[Data records]
=======

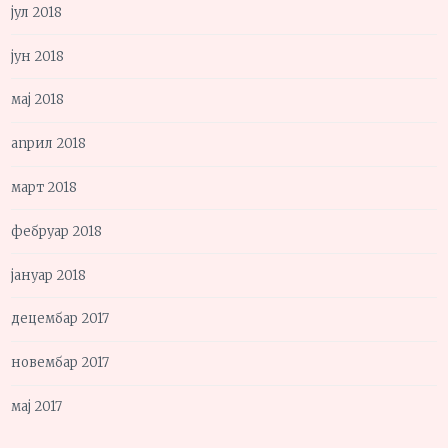
јул 2018
јун 2018
мај 2018
април 2018
март 2018
фебруар 2018
јануар 2018
децембар 2017
новембар 2017
мај 2017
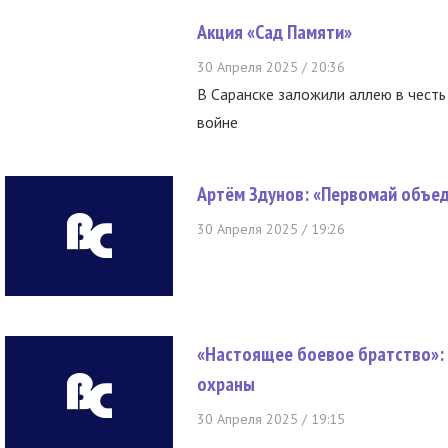
Акция «Сад Памяти»
30 Апреля 2025 / 20:36
В Саранске заложили аллею в чест
войне
Артём Здунов: «Первомай объе
30 Апреля 2025 / 19:26
«Настоящее боевое братство»:
охраны
30 Апреля 2025 / 19:15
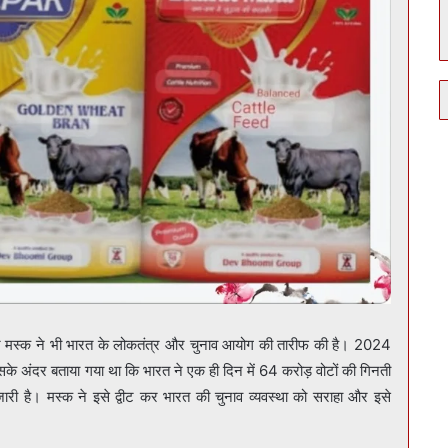
लन मस्क ने भी भारत के लोकतंत्र और चुनाव आयोग की तारीफ की है। 2024
के अंदर बताया गया था कि भारत ने एक ही दिन में 64 करोड़ वोटों की गिनती
ी है। मस्क ने इसे द्वीट कर भारत की चुनाव व्यवस्था को सराहा और इसे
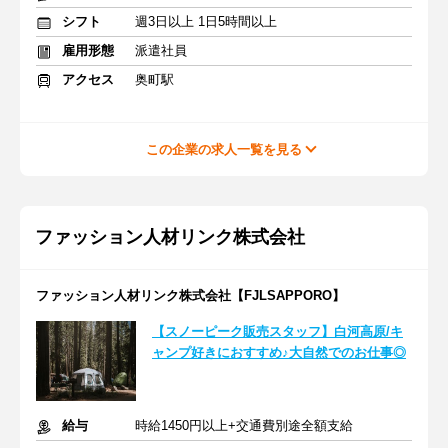
シフト
週3日以上 1日5時間以上
雇用形態
派遣社員
アクセス
奥町駅
この企業の求人一覧を見る
ファッション人材リンク株式会社
ファッション人材リンク株式会社【FJLSAPPORO】
【スノーピーク販売スタッフ】白河高原/キ
ャンプ好きにおすすめ♪大自然でのお仕事◎
給与
時給1450円以上+交通費別途全額支給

=======

**WHAT NEEDS TO BE DONE**
When the line containing "децембар 2017" has been located, retype it and each line after it through the end of the records, excluding the pictures and adding nothing else.

**RESPONSE FOR THIS EXERCISE**
децембар 2017
новембар 2017
мај 2017
Акция «Сад Памяти»
30 Апреля 2025 / 20:36
В Саранске заложили аллею в чест
войне
Артём Здунов: «Первомай объе
30 Апреля 2025 / 19:26
«Настоящее боевое братство»:
охраны
30 Апреля 2025 / 19:15
लन मस्क ने भी भारत के लोकतंत्र और चुनाव आयोग की तारीफ की है। 2024
के अंदर बताया गया था कि भारत ने एक ही दिन में 64 करोड़ वोटों की गिनती
ी है। मस्क ने इसे द्वीट कर भारत की चुनाव व्यवस्था को सराहा और इसे
シフト
週3日以上 1日5時間以上
雇用形態
派遣社員
アクセス
奥町駅
この企業の求人一覧を見る
ファッション人材リンク株式会社
ファッション人材リンク株式会社【FJLSAPPORO】
【スノーピーク販売スタッフ】白河高原/キ
ャンプ好きにおすすめ♪大自然でのお仕事◎
給与
時給1450円以上+交通費別途全額支給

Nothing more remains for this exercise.